▶ _Brief_:
Please go through the records below and return every line holding the word "como".

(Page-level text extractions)
━━━
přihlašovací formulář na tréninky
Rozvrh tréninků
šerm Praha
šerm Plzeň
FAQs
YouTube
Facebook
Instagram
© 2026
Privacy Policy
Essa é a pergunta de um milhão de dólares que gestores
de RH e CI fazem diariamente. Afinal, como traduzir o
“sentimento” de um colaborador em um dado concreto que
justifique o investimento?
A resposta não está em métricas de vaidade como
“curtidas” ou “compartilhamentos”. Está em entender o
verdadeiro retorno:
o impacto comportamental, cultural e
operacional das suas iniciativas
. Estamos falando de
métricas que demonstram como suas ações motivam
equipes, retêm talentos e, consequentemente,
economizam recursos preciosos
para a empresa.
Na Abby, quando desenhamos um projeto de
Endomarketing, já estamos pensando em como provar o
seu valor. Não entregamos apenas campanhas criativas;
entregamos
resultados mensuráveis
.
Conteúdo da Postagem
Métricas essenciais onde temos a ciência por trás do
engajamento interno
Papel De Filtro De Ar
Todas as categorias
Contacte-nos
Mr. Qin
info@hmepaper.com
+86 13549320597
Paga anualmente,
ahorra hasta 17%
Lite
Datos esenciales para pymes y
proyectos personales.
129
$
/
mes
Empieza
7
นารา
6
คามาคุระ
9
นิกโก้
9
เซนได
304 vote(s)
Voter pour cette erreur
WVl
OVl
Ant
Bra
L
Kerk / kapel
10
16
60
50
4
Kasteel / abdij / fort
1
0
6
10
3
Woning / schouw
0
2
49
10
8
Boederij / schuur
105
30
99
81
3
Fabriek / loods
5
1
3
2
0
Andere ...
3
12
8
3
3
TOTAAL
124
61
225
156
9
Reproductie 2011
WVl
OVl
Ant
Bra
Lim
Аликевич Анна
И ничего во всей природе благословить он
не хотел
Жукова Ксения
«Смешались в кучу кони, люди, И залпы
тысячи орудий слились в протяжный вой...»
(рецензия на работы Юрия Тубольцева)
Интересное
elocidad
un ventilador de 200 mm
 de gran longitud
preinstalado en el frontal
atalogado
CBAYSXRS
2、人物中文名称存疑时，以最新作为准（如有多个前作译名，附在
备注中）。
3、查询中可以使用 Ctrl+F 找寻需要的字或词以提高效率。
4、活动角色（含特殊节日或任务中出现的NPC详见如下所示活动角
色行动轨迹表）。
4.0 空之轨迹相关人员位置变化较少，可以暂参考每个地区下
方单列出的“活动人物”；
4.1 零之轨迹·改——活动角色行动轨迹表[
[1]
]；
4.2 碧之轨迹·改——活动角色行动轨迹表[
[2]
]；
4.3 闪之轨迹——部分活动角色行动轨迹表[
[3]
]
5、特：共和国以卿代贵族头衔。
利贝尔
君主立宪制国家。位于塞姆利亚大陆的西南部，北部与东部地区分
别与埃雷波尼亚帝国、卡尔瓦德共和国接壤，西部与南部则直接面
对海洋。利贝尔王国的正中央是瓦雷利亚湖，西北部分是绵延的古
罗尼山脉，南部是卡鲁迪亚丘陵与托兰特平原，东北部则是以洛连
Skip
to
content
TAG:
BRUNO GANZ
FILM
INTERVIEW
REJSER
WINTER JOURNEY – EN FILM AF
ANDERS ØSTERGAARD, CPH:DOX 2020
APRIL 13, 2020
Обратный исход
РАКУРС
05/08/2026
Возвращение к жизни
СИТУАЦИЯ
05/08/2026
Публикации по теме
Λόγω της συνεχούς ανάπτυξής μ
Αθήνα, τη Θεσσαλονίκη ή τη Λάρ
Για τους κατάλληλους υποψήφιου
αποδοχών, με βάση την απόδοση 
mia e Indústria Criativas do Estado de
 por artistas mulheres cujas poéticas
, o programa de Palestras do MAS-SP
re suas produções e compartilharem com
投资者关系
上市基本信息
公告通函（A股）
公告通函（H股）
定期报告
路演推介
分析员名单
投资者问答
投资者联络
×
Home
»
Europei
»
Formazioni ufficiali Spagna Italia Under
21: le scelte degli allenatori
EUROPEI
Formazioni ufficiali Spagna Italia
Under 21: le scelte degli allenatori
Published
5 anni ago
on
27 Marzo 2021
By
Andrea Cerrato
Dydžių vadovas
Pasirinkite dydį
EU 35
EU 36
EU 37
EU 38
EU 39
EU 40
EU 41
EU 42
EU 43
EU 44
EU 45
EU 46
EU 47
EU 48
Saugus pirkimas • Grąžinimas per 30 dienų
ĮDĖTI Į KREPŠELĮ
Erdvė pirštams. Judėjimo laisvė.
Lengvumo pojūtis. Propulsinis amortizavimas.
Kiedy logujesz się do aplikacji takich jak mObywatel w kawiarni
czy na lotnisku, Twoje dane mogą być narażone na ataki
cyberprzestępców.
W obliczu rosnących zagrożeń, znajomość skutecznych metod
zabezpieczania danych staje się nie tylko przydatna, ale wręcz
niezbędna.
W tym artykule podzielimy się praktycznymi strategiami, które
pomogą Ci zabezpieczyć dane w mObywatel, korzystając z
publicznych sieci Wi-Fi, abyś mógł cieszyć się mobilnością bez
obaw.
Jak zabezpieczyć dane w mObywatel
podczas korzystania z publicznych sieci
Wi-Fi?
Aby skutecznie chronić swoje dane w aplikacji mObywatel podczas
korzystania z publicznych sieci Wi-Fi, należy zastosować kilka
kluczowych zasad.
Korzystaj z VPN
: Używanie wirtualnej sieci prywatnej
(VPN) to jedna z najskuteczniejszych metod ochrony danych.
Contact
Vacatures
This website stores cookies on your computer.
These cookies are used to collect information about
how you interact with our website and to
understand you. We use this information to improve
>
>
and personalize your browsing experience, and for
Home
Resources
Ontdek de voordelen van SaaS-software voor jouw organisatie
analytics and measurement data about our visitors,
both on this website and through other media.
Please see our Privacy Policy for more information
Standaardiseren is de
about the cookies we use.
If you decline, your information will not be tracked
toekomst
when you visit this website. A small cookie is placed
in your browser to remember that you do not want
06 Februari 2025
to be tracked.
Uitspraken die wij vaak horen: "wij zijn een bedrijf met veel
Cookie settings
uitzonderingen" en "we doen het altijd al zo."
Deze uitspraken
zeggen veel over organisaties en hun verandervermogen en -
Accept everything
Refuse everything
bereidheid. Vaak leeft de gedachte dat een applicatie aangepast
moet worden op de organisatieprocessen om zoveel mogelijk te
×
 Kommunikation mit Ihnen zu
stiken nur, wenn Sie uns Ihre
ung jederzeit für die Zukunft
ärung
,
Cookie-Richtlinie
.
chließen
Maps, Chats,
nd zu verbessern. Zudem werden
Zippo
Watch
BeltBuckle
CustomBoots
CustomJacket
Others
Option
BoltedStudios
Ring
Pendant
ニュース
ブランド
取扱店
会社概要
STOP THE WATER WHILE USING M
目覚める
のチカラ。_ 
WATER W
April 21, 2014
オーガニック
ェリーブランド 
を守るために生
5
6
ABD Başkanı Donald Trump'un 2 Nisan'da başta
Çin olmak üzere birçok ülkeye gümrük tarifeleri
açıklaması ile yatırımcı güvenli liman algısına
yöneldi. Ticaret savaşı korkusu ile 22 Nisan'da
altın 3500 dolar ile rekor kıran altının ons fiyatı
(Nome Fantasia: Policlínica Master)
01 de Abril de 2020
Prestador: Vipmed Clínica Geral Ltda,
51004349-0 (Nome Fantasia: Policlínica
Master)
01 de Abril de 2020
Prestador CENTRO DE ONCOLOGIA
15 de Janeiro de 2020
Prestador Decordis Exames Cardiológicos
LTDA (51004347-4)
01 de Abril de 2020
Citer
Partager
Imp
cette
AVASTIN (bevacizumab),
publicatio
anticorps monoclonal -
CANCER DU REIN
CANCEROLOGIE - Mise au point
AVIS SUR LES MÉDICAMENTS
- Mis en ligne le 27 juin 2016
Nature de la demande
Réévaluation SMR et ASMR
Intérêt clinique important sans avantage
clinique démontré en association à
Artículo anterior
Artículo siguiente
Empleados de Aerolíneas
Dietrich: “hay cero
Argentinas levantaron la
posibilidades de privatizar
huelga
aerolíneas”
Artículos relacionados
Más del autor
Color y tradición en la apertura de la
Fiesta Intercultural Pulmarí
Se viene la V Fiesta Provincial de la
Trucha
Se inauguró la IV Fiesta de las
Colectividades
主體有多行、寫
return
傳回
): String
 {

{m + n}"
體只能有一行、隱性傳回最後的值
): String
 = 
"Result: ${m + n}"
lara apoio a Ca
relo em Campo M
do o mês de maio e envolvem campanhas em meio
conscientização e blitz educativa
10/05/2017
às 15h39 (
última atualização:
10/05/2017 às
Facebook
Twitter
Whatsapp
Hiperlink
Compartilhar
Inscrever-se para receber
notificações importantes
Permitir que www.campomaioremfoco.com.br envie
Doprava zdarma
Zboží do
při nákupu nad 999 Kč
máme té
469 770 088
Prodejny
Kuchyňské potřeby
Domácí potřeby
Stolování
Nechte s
━━━
▶ _Answer for this exercise_:
de RH e CI fazem diariamente. Afinal, como traduzir o
A resposta não está em métricas de vaidade como
métricas que demonstram como suas ações motivam
Endomarketing, já estamos pensando em como provar o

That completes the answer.